Unit 10 – The s-Block Elements

The s-block elements of the Periodic Table are those in which the last electron enters the outermost s-orbital. As the s-orbital can accommodate only two electrons, two groups (1 & 2) belong to the s-block of the Periodic Table.

Group 1 of the Periodic Table consists of the elements: lithium, sodium, potassium, rubidium, caesium and francium. They are collectively known as the alkali metals.

These are so called because they form hydroxides on reaction with water which are strongly alkaline in nature. The elements of Group 2 include beryllium, magnesium, calcium, strontium, barium and radium.

These elements with the exception of beryllium are commonly known as the alkaline earth metals. These are so called because their oxides and hydroxides are alkaline in nature and these metal oxides are found in the earth’s crust.

Among the alkali metals sodium and potassium are abundant and lithium, rubidium and caesium have much lower abundances.

Francium is highly radioactive; its longest-lived isotope 223Fr has a half-life of only 21 minutes. Of the alkaline earth metals calcium and magnesium rank fifth and sixth in abundance respectively in the earth’s crust. Strontium and barium have much lower abundances.

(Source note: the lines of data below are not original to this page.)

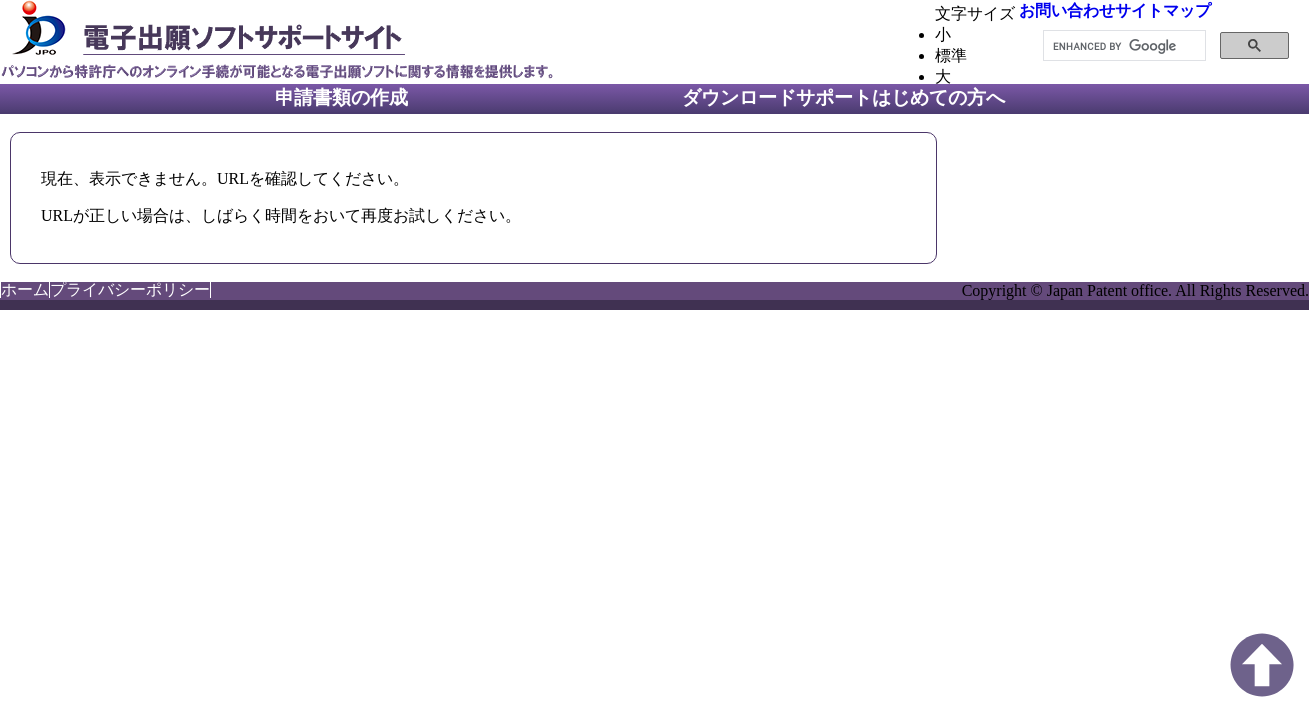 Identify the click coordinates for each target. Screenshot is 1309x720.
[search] (1122, 46)
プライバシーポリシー (130, 289)
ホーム (25, 289)
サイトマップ (1163, 10)
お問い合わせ (1067, 10)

Beryllium is rare and radium is the rarest of all comprising only 10–10 per cent of igneous rocks.

The general electronic configuration of s-block elements is [noble gas]ns1 for alkali metals and [noble gas] ns2 for alkaline earth metals.

Lithium and beryllium, the first elements of Group 1 and Group 2 respectively exhibit some properties which are different from those of the other members of the respective group.

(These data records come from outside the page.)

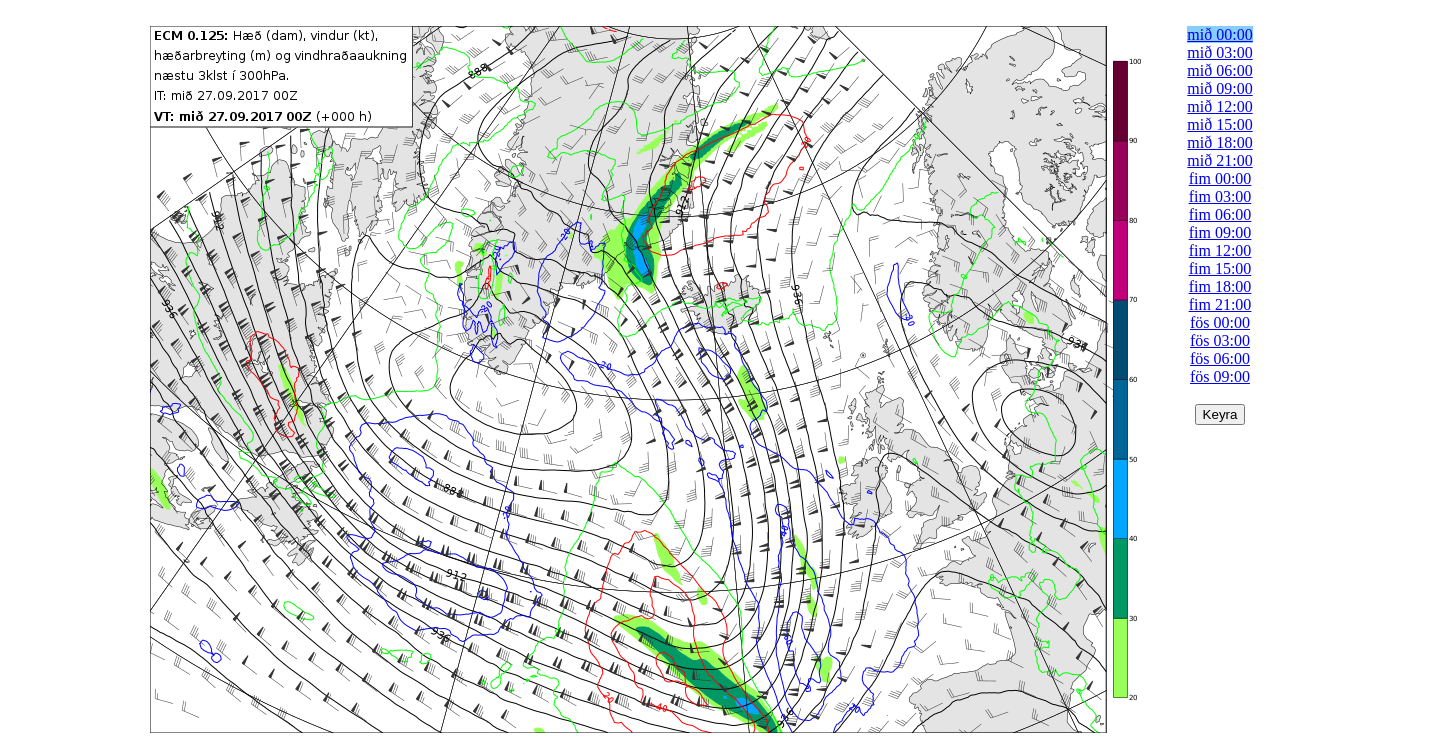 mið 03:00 (1219, 52)
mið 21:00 (1219, 160)
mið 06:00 (1219, 70)
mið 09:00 (1219, 88)
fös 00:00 (1220, 322)
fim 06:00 (1220, 214)
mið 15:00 (1219, 124)
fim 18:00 (1220, 286)
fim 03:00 (1220, 196)
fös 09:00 (1220, 376)
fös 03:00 (1220, 340)
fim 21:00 (1220, 304)
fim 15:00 (1220, 268)
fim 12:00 (1220, 250)
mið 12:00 (1219, 106)
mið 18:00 (1219, 142)
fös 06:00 (1220, 358)
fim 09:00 (1220, 232)
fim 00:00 (1220, 178)
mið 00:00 (1219, 34)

In these anomalous properties they resemble the second element of the following group. Thus, lithium shows similarities to magnesium and beryllium to aluminium in many of their properties.

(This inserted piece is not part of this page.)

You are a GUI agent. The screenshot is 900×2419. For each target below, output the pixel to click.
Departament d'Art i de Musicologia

This type of diagonal similarity is commonly referred to as diagonal relationship in the periodic table. The diagonal relationship is due to the similarity in ionic sizes and /or charge/radius ratio of the elements.

Monovalent sodium and potassium ions and divalent magnesium and calcium ions are found in large proportions in biological fluids. These ions perform important biological functions such as maintenance of ion balance and nerve impulse conduction.